Des sites violents aux sites pornographiques, Internet est une véritable jungle où les parents ne voudraient guère que leurs enfants se perdent. Le hic, c'est que les logiciels actuels de navigation ou de filtrage ne donnent toujours pas de résultats satisfaisants. Selon un test effectué l'an dernier par le magazine français 60 millions de consommateurs, les 12 logiciels les plus utilisés ne parvenaient en moyenne à bloquer l'accès qu'à 60% des sites dont le contenu est réservé pour adultes. Un nouveau logiciel développé par des étudiants de l'EPFL pourrait bientôt apporter une solution à ce casse-tête pour les parents.

Un espace récréatif

En février dernier, Sylvain Paillard, étudiant en 3e année de l'Ecole polytechnique, réunit autour de lui six autres étudiants au sein d'une cellule de recherche et de développement de la Fondation Icarius.
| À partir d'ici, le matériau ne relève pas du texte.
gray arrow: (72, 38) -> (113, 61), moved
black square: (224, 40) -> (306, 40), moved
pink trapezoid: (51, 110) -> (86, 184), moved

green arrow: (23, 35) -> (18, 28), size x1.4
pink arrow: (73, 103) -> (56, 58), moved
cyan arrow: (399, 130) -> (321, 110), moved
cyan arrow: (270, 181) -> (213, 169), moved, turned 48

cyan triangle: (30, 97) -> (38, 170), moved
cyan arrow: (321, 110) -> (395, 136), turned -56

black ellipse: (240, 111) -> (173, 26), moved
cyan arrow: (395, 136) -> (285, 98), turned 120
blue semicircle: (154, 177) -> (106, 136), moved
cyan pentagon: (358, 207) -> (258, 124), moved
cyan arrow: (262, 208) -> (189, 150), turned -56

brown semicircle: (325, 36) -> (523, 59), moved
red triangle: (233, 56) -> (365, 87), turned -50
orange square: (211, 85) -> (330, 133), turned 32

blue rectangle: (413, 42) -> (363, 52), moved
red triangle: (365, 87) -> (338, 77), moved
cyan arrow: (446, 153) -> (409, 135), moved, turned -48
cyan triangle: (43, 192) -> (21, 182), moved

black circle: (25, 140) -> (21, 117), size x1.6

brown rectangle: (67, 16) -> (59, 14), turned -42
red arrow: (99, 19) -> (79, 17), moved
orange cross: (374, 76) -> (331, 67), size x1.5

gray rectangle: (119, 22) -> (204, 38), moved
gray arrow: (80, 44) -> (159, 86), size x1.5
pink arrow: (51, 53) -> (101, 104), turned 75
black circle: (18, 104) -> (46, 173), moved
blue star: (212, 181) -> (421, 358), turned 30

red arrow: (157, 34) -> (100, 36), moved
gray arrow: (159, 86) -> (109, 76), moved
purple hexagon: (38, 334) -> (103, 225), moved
Cette toute nouvelle fondation, destinée à faciliter la concrétisation de projets d'étudiants de l'EPFL, est tout de suite intéressée par le projet de l'équipe, baptisée Evermore: créer un nouveau navigateur Web pour enfants incluant des filtres d'un nouveau genre. Dans une ambiance «un peu start-up», comme Stephano Pennese, le chef de projet d'Evermore, le reconnaît volontiers, l'équipe investit la quasi-totalité de son temps libre pour développer un logiciel, eyeKIDS, dont la première version est déjà prête.

Conscients de devoir régater face à des logiciels pour enfants déjà solidement établis sur le marché, les étudiants ont créé un système particulièrement complet et novateur sur plusieurs points. Le nouveau navigateur – qui se base sur Mozzila, utilisé par le futur défunt Netscape –, comporte un petit environnement autour de la fenêtre Internet à proprement parler. Celui-ci constitue un espace récréatif pour l'enfant, où il peut par exemple jouer avec un petit singe, marquer des points et comparer ses scores en ligne avec d'autres internautes. Il sera à terme possible de télécharger de nouveaux environnements et donc de nouveaux jeux. Ce navigateur au graphisme très ludique comporte les trois boutons de base: précédent, suivant et accueil.
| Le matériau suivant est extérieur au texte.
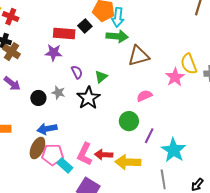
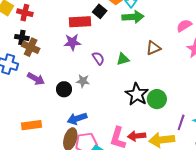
brown triangle: (139, 56) -> (153, 48), moved, size x0.7
green triangle: (101, 77) -> (123, 59), turned 32
pink semicircle: (144, 96) -> (184, 26), moved
black star: (88, 98) -> (137, 94), moved
purple line: (149, 136) -> (181, 122), moved

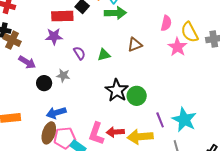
pink semicircle: (184, 26) -> (166, 23), turned 133
purple arrow: (36, 79) -> (27, 62), moved
purple line: (181, 122) -> (160, 120), turned -42

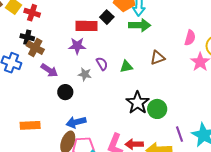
gray star: (63, 75) -> (85, 74), moved

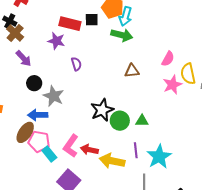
black square: (107, 17) -> (92, 20), turned 32
green triangle: (126, 67) -> (142, 121), moved
gray star: (85, 74) -> (54, 96), moved, size x1.5

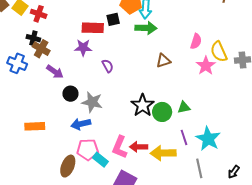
brown ellipse: (25, 132) -> (68, 166), moved

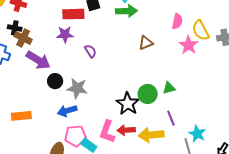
purple arrow: (55, 72) -> (38, 60), size x1.4
black star: (143, 105) -> (128, 104), moved
cyan star: (208, 139) -> (197, 134), moved, size x0.7

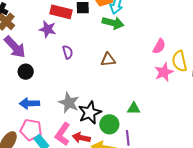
brown triangle: (146, 43) -> (108, 60), moved
gray star: (77, 88) -> (69, 103), moved
green circle: (148, 94) -> (109, 124), moved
Au niveau du contrôle, le parent peut définir une grille horaire de surf pour chacun de ses enfants, consulter la liste de tous les sites visités, et définir une liste de mots interdits qui ne pourront jamais être envoyés via Internet, tel le nom, l'adresse, le numéro de téléphone, etc. Pour qu'un site soit accessible à un enfant, il faut qu'il obtienne deux, voire même trois feux verts. EyeKIDS va d'abord déterminer s'il fait partie de la base de données, créée par Evermore, des sites interdits qui grandit jour après jour selon les sites que les enfants visitent. Si le site ne figure pas dans la base de données, il sera soumis à un filtre développé avec l'aide d'un professeur de l'EPFL. Ce filtre analyse les sites selon plusieurs milliers de critères afin de déterminer leur contenu. Le parent peut alors déterminer le taux de confiance qu'il accorde à ce filtre. En fonction de ce taux, le parent devra ainsi plus ou moins souvent intervenir pour permettre ou non à l'enfant d'accéder à un site. A noter que EyeKIDS communique à chaque connexion avec la base de données centrale, de façon à améliorer à chaque fois sa fiabilité.
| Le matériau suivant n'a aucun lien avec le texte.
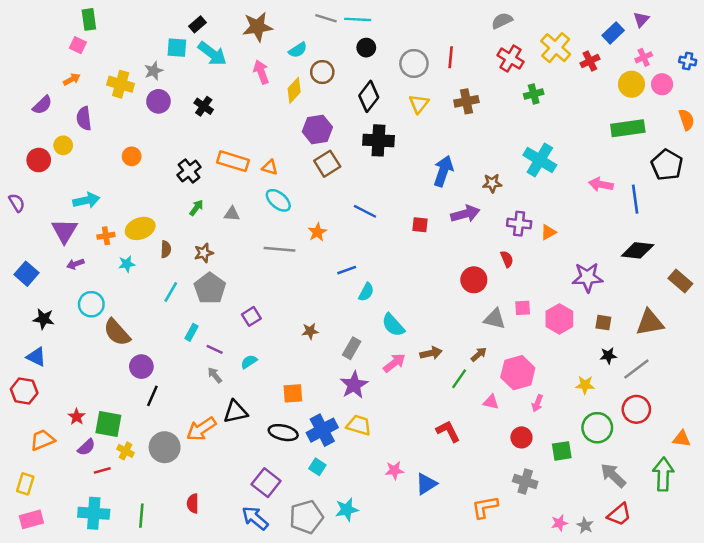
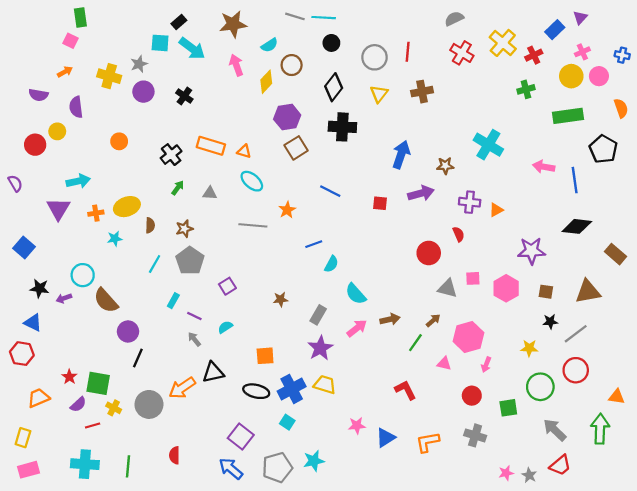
green cross: (534, 94) -> (526, 89), moved
purple semicircle: (42, 105) -> (38, 95), turned 54
purple arrow: (75, 264) -> (64, 298), moved
orange L-shape: (485, 507) -> (428, 442), moved

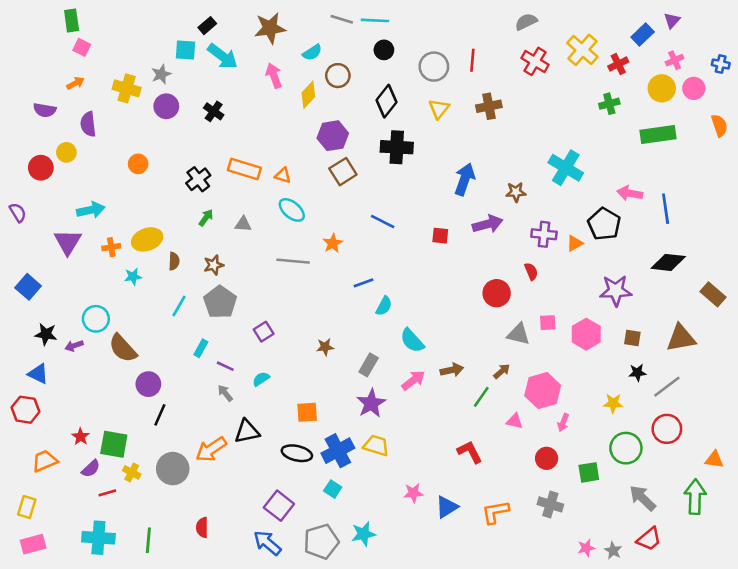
green rectangle: (80, 18) -> (72, 20), moved
black pentagon: (603, 149) -> (604, 224), moved

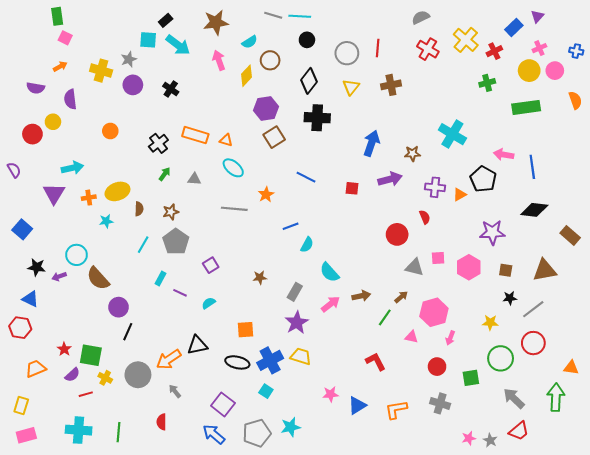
gray arrow: (225, 393) -> (175, 391), moved

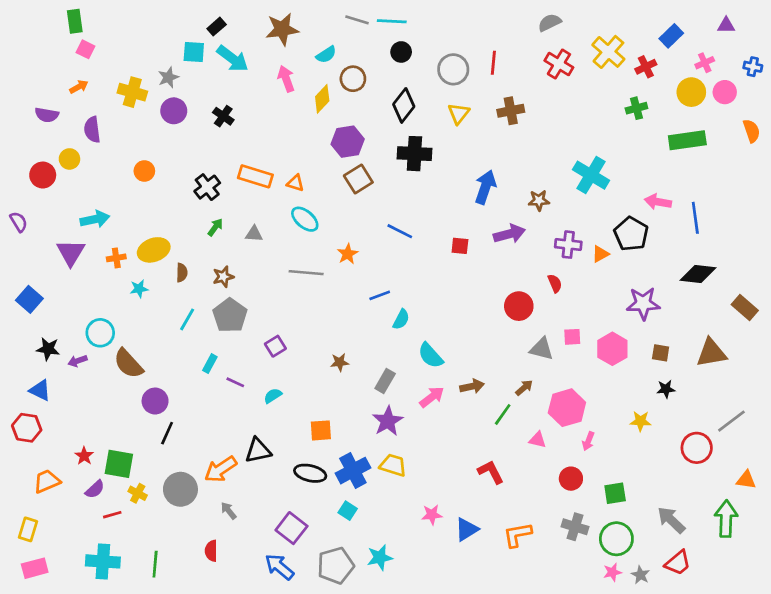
purple triangle: (537, 16) -> (726, 25), moved, turned 48
gray line: (533, 309) -> (731, 421), moved
green circle: (501, 358) -> (616, 539), moved

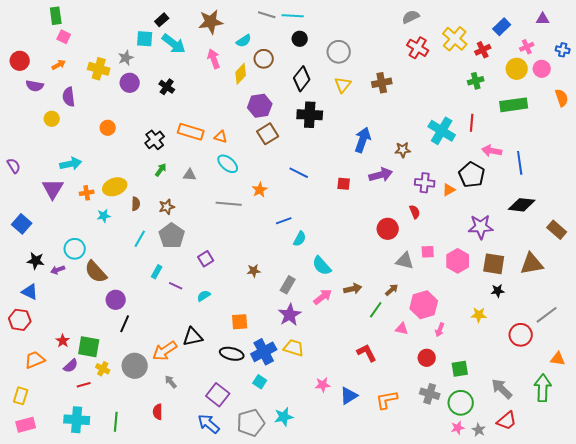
red line: (493, 63) -> (472, 123), moved
red circle: (43, 175) -> (20, 61), moved
brown square: (661, 353) -> (494, 264), size x1.6

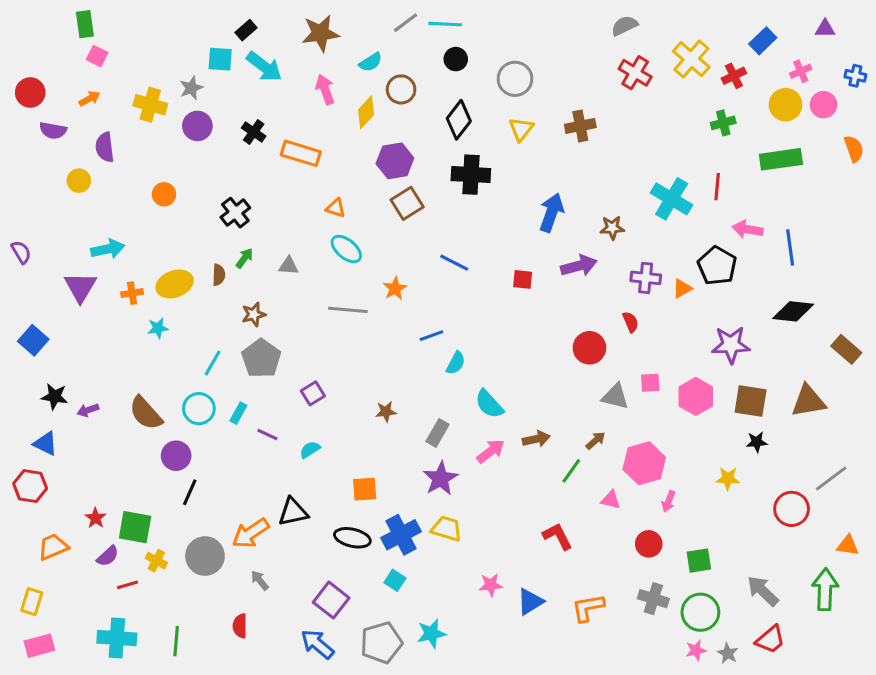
gray line: (267, 15) -> (406, 23), turned -54
orange rectangle: (191, 132) -> (301, 153), moved
brown semicircle: (136, 204) -> (219, 275), moved
cyan circle: (75, 249) -> (199, 409), moved

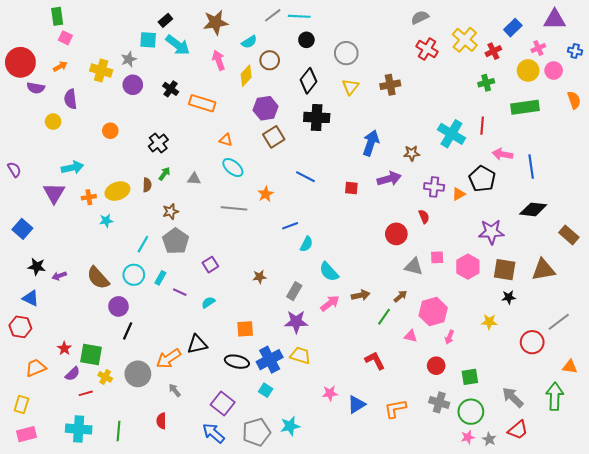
purple triangle: (825, 29) -> (555, 19), size x1.6
red circle: (30, 92) -> (20, 62), size x1.5
purple star: (441, 478) -> (296, 322), turned 30

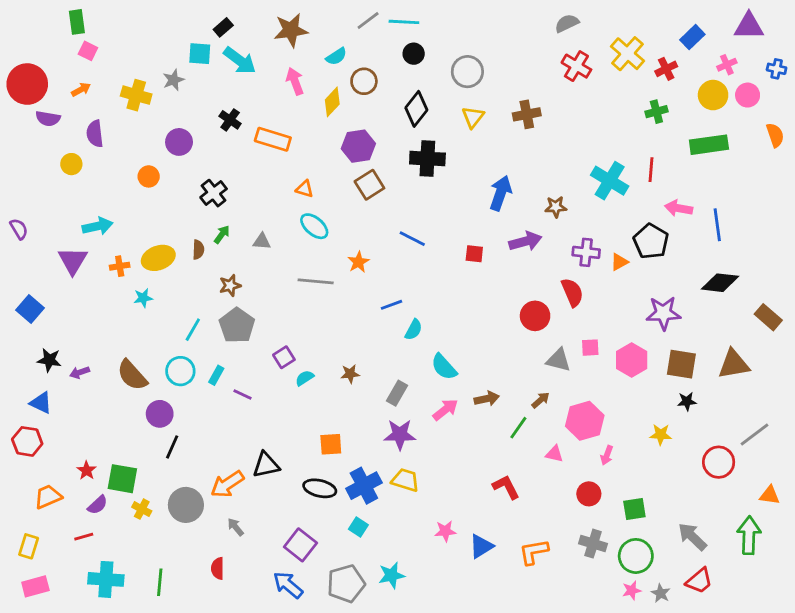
purple circle: (133, 85) -> (179, 142), moved
red semicircle: (424, 217) -> (572, 292), size x1.5
cyan semicircle: (208, 302) -> (305, 378), moved
red line: (86, 393) -> (84, 537), moved

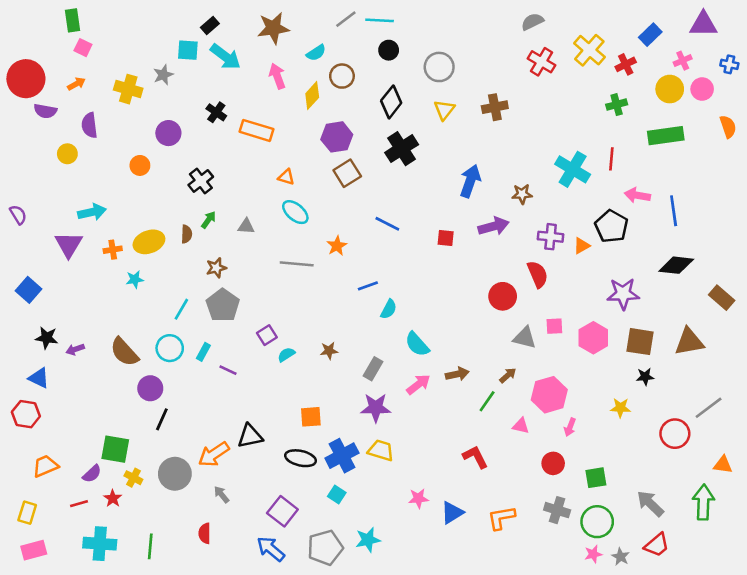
black cross: (427, 159) -> (402, 149), turned -36
red star: (87, 470) -> (113, 498), moved

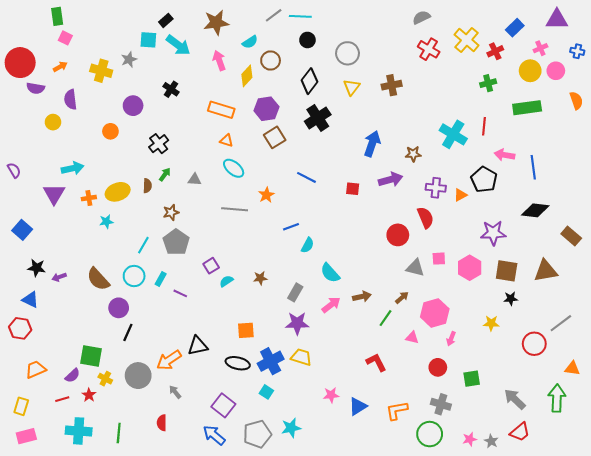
orange rectangle: (256, 130) -> (221, 110), moved
green circle: (597, 522) -> (430, 434), moved

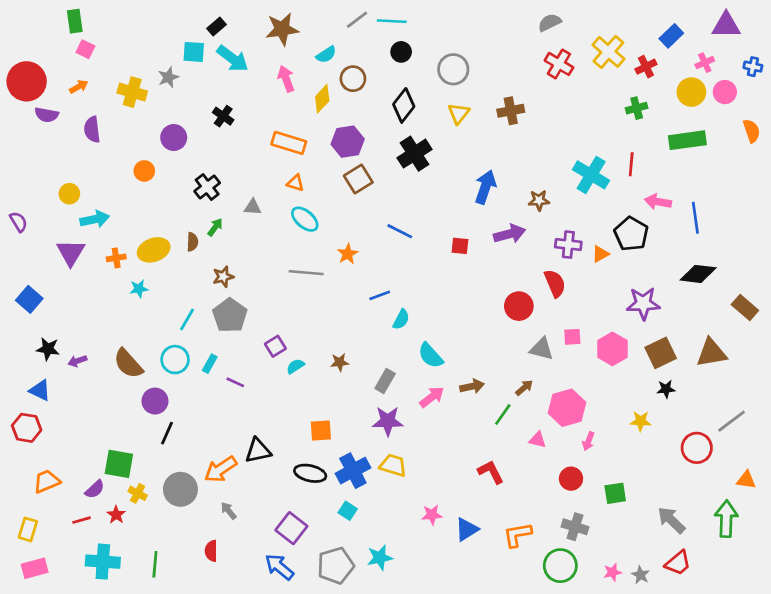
yellow circle: (53, 122) -> (69, 194), moved
gray triangle: (195, 180) -> (253, 207), moved
brown square: (507, 271) -> (661, 353), turned -35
C'est cette actualisation permanente, ainsi que le choix donné aux parents dans leur implication sur le contrôle, qui devrait permettre, d'après ses créateurs, à EeyeKIDS de se faire une place sur le marché. «Aucun logiciel ne remplacera jamais la présence d'un adulte», concède Sylvain Paillard. «Mais nous espérons contribuer à l'amélioration de la protection des enfants sur Internet.» EyeKIDS sera disponible à l'automne aux alentours de 50 francs, et pourrait à terme s'enrichir de solutions de protection pour la messagerie. Les étudiants caressent aussi le rêve de se lancer dans le e-learning et de créer une société à partir de leurs projets.